Similarly, in his column in Philippine Panorama Magazine, National Artist for Literature Cirilo Bautista described Durado’s poetry as turning “the Cebuano language into a seriocomic medium for commenting on the human situation,” highlighting the poet’s ability to combine humor, vernacular speech, and social insight through inventive linguistic play.
Alfred Yuson identified Durado as part of an “exciting new poetry” emerging from Cebuano literature. In a 2009 essay on contemporary Philippine poets, Yuson praised the freshness, inventiveness, and modern vernacular energy of Durado’s writing, situating him among a generation of literary voices engaged in experimentation, visual imagination, and contemporary cultural expression.

Writer and critic Juaniyo Arcellana noted the distinctly Cebuano texture of Durado’s early poetry. Writing in The Philippine Star, Arcellana stated that the poems retained “that unmistakable southern feel,” even in translation.

Marjorie Evasco has discussed Durado’s A Swelling in the Loins in relation to formal experimentation, visual poetics, concrete poetry, graphic-text composition, comics, prose poetry, and multilingual play. Her discussion situates the collection within a broader expansion of Cebuano poetic form.

Simeon Dumdum Jr. wrote about Durado’s Shorts for the Shortjoyed, a collection of brief poems, in relation to compression and poetic imagination. Dumdum described the poems as possessing a “length of imagination” despite their short form.

Other writers have discussed the emotional, philosophical, and visual dimensions of Durado’s poetry. Lina Sagaral Reyes described his work in relation to transnational experience. Merlie M. Alunan characterized Durado as a poet of ordinary life and everyday speech. Poet Ester Tapia has also commented on the immediacy and sensory quality of his poems.

==Works==

| Original Title | English translation | Year | Translator/s |
|---|---|---|---|
| Dili Tanang Matagak Mahagbong | Not All That Drops Falls | 2008 | Merlie M. Alunan |
| Minugbo Alang sa Mugbo og Kalipay | Shorts for the Shortjoyed | 2009 | Anthony L. Kintanar |
| Lisay sa Bugan | A Swelling in the Loins | 2016 | Emmie Haidee Palapar and Anthony L. Kintanar |
| Pahinungod sa Di Hintungdan | To Whom It May Not Concern | 2017 | Marvi Gil, Gerard Pareja, Noel Villaflor, and Jeremiah Bondoc |
| Ang Nakayatak Kay Nayatakan | Who Steps Upon Is Stepped Upon | 2021 | Anthony L. Kintanar, Michael U. Obenieta, Delora Sales-Simbajon, and Catherine S. Viado |
| Tabyog sa Way Kinutoban | Swinging Without End | 2023 | Don Pagusara |

==Awards==
- 2023: 1st Prize, Bienvenido Lumbera Prize for Cebuano Poetry
- 2023: Winner, Philippine National Book Award for Who Steps Upon is Stepped Upon
- 2022: 1st Prize, Bienvenido Lumbera Prize for Cebuano Poetry
- 2019: Grand Prize, 39th Cebu Popular Music Festival for "Hugot Pas Huot" (Lyricist)
- 2019: International Book Award Finalist for To Whom It May Not Concern
- 2019: Second Prize, 1st Visayan Music Awards for "Balitaw" (Lyricist)
- 2019: Vicente Ranudo Literary Excellence Award
- 2017: VisCom Knight Fellowship (Ohio University)
- 2017: NCCA Writers' Prize
- 2012: Writer of the Year (Bathalad Inc.)
- 2002: Faigao Prize (University of San Carlos - Cebuano Studies Center)
- 2000: Lacaba Prize for Cebuano Poetry

==Design and visual journalism==
As designer, illustrator, and art director, Durado's work has won international honors from the Society for News Design, the Society of Publication Designers, the Society of Illustrators, the Type Director's Club, the Malofiej Infographics Awards, Communication Arts Magazine, Creative Quarterly Journal, and HOW Design Magazine.

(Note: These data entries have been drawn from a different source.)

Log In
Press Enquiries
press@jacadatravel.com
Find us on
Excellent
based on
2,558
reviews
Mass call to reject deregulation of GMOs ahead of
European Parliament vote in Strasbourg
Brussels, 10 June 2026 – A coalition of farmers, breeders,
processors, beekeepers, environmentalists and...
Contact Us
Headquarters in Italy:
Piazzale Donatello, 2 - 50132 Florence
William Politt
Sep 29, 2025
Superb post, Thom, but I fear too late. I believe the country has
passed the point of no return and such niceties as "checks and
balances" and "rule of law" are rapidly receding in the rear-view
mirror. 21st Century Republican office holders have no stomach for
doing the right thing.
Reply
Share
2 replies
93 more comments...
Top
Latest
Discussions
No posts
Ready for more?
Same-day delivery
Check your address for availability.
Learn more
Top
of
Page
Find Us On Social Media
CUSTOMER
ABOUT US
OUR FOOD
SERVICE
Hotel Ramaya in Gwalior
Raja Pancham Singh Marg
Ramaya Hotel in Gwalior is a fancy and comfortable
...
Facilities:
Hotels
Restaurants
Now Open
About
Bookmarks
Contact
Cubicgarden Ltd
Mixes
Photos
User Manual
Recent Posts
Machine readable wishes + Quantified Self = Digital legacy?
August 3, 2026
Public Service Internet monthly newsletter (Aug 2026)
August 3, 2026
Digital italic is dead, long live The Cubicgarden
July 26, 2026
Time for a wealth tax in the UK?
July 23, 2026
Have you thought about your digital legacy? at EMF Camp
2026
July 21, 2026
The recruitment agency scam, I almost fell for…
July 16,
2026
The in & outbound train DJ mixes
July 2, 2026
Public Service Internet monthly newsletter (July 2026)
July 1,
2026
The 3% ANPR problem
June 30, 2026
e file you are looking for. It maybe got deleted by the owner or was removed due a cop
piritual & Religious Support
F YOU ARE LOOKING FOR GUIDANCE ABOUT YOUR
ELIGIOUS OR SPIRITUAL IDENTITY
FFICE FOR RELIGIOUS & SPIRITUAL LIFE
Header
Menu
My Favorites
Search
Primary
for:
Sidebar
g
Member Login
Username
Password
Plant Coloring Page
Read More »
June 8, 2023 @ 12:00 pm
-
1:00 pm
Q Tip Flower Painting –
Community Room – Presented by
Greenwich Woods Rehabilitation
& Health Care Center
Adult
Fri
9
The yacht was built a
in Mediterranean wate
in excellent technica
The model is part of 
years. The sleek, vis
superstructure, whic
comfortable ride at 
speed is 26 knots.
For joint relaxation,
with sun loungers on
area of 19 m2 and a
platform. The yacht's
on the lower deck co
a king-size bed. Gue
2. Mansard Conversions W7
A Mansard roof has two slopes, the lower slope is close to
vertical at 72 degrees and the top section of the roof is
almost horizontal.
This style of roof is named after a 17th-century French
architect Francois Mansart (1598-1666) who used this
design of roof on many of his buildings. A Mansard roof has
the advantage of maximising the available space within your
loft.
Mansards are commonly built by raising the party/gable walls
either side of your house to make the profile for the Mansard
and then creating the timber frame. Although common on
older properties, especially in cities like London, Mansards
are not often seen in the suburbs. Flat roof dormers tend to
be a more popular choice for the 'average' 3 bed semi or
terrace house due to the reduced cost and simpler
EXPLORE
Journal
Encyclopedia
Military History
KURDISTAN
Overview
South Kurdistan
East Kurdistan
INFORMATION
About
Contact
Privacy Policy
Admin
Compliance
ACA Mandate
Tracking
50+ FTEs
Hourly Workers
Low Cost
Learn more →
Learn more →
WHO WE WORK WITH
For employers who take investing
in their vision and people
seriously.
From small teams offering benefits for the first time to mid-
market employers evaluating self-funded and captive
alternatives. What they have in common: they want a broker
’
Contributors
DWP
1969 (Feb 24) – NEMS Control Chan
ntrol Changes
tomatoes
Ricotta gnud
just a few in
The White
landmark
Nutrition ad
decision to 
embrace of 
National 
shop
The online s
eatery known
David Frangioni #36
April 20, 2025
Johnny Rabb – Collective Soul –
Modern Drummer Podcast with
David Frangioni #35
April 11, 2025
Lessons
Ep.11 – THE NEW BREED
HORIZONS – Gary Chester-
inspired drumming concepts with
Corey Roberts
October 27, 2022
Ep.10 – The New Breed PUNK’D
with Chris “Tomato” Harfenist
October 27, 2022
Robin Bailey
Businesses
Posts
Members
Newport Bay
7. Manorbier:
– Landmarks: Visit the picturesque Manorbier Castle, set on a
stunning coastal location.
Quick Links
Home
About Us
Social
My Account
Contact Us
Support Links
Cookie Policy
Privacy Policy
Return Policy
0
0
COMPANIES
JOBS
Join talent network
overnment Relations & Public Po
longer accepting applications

Durado helped launch and redesign more than a dozen magazine and newspaper titles in Europe, the Middle East, Africa, and Asia, and had served as a speaker to design conferences in the United States, Turkey, Ukraine, UAE, India, Indonesia, Bangladesh, and the Philippines.

His works are featured and cited in the books and periodicals, including The Newspaper Designer's Handbook (7th Edition / McGraw-Hill), All About Mags (Sendpoints Publishing), Creative Anarchy: How to Break the Rules of Graphic Design for Creative Success (How Books),, and Mastering Type (Bloomsbury Publishing).